You will gain access to cultivation techniques passed down through countless generations. These methods will allow you to temper your body, refine your spirit, and eventually surpass the limits of ordinary mortals.
The road ahead is long and demanding. Each breakthrough may require years of meditation. Reaching the heights where cultivators can shatter mountains and cross oceans in a single step may take decades. Yet the potential is limitless. One day, you may fly across the heavens on a sword, just like the cultivators you once watched with envy. One day, you may stand among the immortals.]
[OPTION 2 - MAGIC MODIFICATION:
Perhaps you have grown tired of watching others soar through the skies while you remain bound to the ground. Perhaps you desire power now rather than decades from now.
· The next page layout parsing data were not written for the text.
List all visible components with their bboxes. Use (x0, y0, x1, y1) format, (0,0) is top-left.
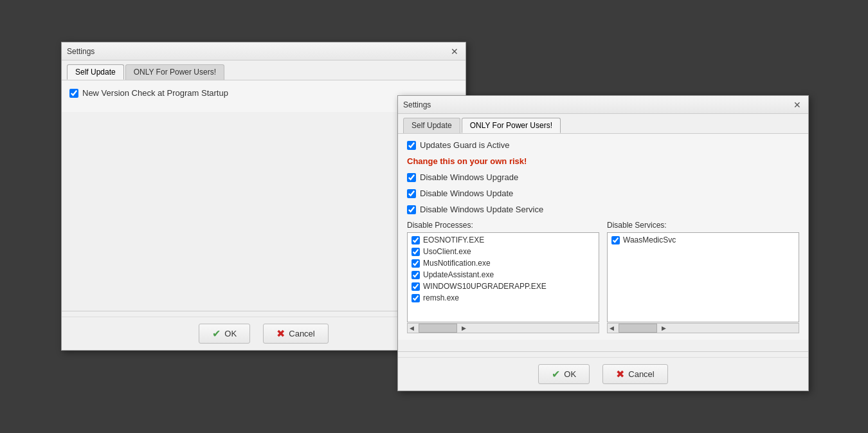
window-2-content: Updates Guard is Active Change this on y… (398, 134, 808, 340)
process-label-0: EOSNOTIFY.EXE (423, 235, 484, 244)
disable-update-checkbox[interactable] (407, 189, 416, 198)
processes-listbox[interactable]: EOSNOTIFY.EXE UsoClient.exe MusNotificat… (407, 232, 599, 322)
titlebar-2: Settings ✕ (398, 96, 808, 114)
updates-guard-checkbox[interactable] (407, 141, 416, 150)
close-button-2[interactable]: ✕ (791, 99, 803, 111)
services-scrollbar-h[interactable]: ◀ ▶ (607, 323, 799, 333)
updates-guard-label: Updates Guard is Active (420, 140, 509, 150)
scroll-right-arrow[interactable]: ▶ (460, 325, 468, 331)
process-label-4: WINDOWS10UPGRADERAPP.EXE (423, 282, 547, 291)
scroll-thumb-services[interactable] (619, 324, 657, 333)
ok-label-2: OK (564, 369, 576, 379)
cancel-label-2: Cancel (628, 369, 654, 379)
disable-upgrade-row: Disable Windows Upgrade (407, 172, 799, 182)
cancel-label-1: Cancel (289, 329, 314, 338)
cancel-icon-2: ✖ (616, 368, 624, 380)
ok-icon-2: ✔ (552, 368, 560, 380)
services-label: Disable Services: (607, 221, 799, 230)
window-1-title: Settings (67, 47, 95, 56)
tab-power-users-1[interactable]: ONLY For Power Users! (125, 64, 224, 80)
processes-label: Disable Processes: (407, 221, 599, 230)
close-button-1[interactable]: ✕ (449, 46, 460, 57)
service-checkbox-0[interactable] (611, 236, 620, 244)
process-label-5: remsh.exe (423, 293, 459, 302)
process-checkbox-3[interactable] (411, 271, 420, 279)
new-version-check-checkbox[interactable] (69, 89, 78, 98)
desktop: Settings ✕ Self Update ONLY For Power Us… (0, 0, 868, 433)
updates-guard-row: Updates Guard is Active (407, 140, 799, 150)
cancel-button-2[interactable]: ✖ Cancel (602, 364, 667, 384)
tab-self-update-1[interactable]: Self Update (67, 64, 124, 80)
services-panel: Disable Services: WaasMedicSvc ◀ ▶ (607, 221, 799, 333)
list-item: MusNotification.exe (409, 257, 597, 269)
process-checkbox-4[interactable] (411, 282, 420, 291)
list-item: UsoClient.exe (409, 246, 597, 257)
processes-scrollbar-h[interactable]: ◀ ▶ (407, 323, 599, 333)
ok-label-1: OK (224, 329, 237, 338)
list-item: UpdateAssistant.exe (409, 269, 597, 281)
disable-update-service-label: Disable Windows Update Service (420, 205, 543, 214)
scroll-thumb-processes[interactable] (419, 324, 457, 333)
processes-panel: Disable Processes: EOSNOTIFY.EXE UsoClie… (407, 221, 599, 333)
disable-update-service-row: Disable Windows Update Service (407, 205, 799, 214)
processes-services-section: Disable Processes: EOSNOTIFY.EXE UsoClie… (407, 221, 799, 333)
titlebar-1: Settings ✕ (62, 42, 466, 60)
ok-button-1[interactable]: ✔ OK (199, 324, 250, 344)
process-label-2: MusNotification.exe (423, 259, 491, 268)
scroll-right-arrow-svc[interactable]: ▶ (660, 325, 668, 331)
process-checkbox-1[interactable] (411, 248, 420, 256)
process-label-1: UsoClient.exe (423, 247, 471, 256)
services-listbox[interactable]: WaasMedicSvc (607, 232, 799, 322)
disable-update-label: Disable Windows Update (420, 189, 513, 198)
process-checkbox-0[interactable] (411, 236, 420, 244)
window-2-title: Settings (403, 100, 431, 109)
tab-power-users-2[interactable]: ONLY For Power Users! (462, 118, 561, 133)
cancel-button-1[interactable]: ✖ Cancel (263, 324, 328, 344)
ok-icon-1: ✔ (212, 327, 221, 340)
new-version-check-label: New Version Check at Program Startup (82, 88, 228, 98)
footer-divider-2 (398, 351, 808, 352)
cancel-icon-1: ✖ (276, 327, 285, 340)
window-2-footer: ✔ OK ✖ Cancel (398, 357, 808, 391)
disable-upgrade-label: Disable Windows Upgrade (420, 172, 518, 182)
scroll-left-arrow-svc[interactable]: ◀ (608, 325, 616, 331)
scroll-left-arrow[interactable]: ◀ (408, 325, 416, 331)
tabs-bar-1: Self Update ONLY For Power Users! (62, 60, 466, 80)
list-item: EOSNOTIFY.EXE (409, 234, 597, 246)
process-checkbox-2[interactable] (411, 259, 420, 268)
list-item: remsh.exe (409, 292, 597, 304)
disable-update-service-checkbox[interactable] (407, 205, 416, 214)
settings-window-2: Settings ✕ Self Update ONLY For Power Us… (397, 95, 809, 391)
list-item: WaasMedicSvc (609, 234, 797, 246)
process-label-3: UpdateAssistant.exe (423, 270, 494, 279)
warning-text: Change this on your own risk! (407, 156, 799, 166)
service-label-0: WaasMedicSvc (623, 235, 676, 244)
tab-self-update-2[interactable]: Self Update (403, 118, 460, 133)
disable-upgrade-checkbox[interactable] (407, 173, 416, 182)
disable-update-row: Disable Windows Update (407, 189, 799, 198)
ok-button-2[interactable]: ✔ OK (538, 364, 590, 384)
tabs-bar-2: Self Update ONLY For Power Users! (398, 114, 808, 134)
list-item: WINDOWS10UPGRADERAPP.EXE (409, 281, 597, 292)
process-checkbox-5[interactable] (411, 294, 420, 302)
This option allows you to convert your cultivation potential into something entirely different. Instead of following the traditional path of cultivation, your spiritual energy will be transformed into a magic modification.
However, the cost is absolute.
Once you choose magic, the path of traditional cultivation will close forever. Your meridians will be permanently altered and will no longer be compatible with the techniques used by cultivators.
From that moment onward, you will walk a different road from everyone around you. Your strength will grow in ways they cannot understand, but you will never again share their methods of advancement.]
[WARNING: This choice is permanent and cannot be reversed]
[Please select your path]
Alexei stared at the notification.
This was a major decision. He sat up in bed, reading the options again carefully.
Cultivation would let him follow the traditional path. Magic modification was faster. But it cut off the cultivation path entirely.
His hand hovered over the options.
Which path should he choose?
---
In a concealed outpost far to the south, a red-haired man paced anxiously through the main hall.
"Why has there been no response from headquarters?" he muttered. "They should have sent instructions by now."
He was running out of time. The half-demon target he had been assigned to observe was showing signs of slipping beyond control. Just recalling the incident from a few days ago made his skin crawl.
He had sent a wraith to conduct reconnaissance, maintaining a safe distance of more than ten miles. The wraith had barely materialized when a frost sword aura had come screaming down from the sky, cleaving through the air.
Then the half-demon had pursued him for several hundred miles across the countryside.
If not for the extensive concealment arrays and protective treasures he had deployed around his actual body, he might not have survived the encounter.
The deaths of the Ming family's eldest grandson and the disappearance of the Seventh Elder had served as brutal warnings. This half-demon was far more dangerous than initial reports had suggested.
He needed guidance and reinforcements.
But headquarters had gone silent.
Buzz.
The jade slip at his waist vibrated.
He snatched it up immediately, channeling spiritual energy into the slip to read the message.
Each jade slip was unique, keyed to specific communication talismans. Only messages imprinted with the corresponding spiritual signature could reach him through this particular slip.
The message that appeared was short and urgent:
RETURN IMMEDIATELY. SECT IN TURMOIL.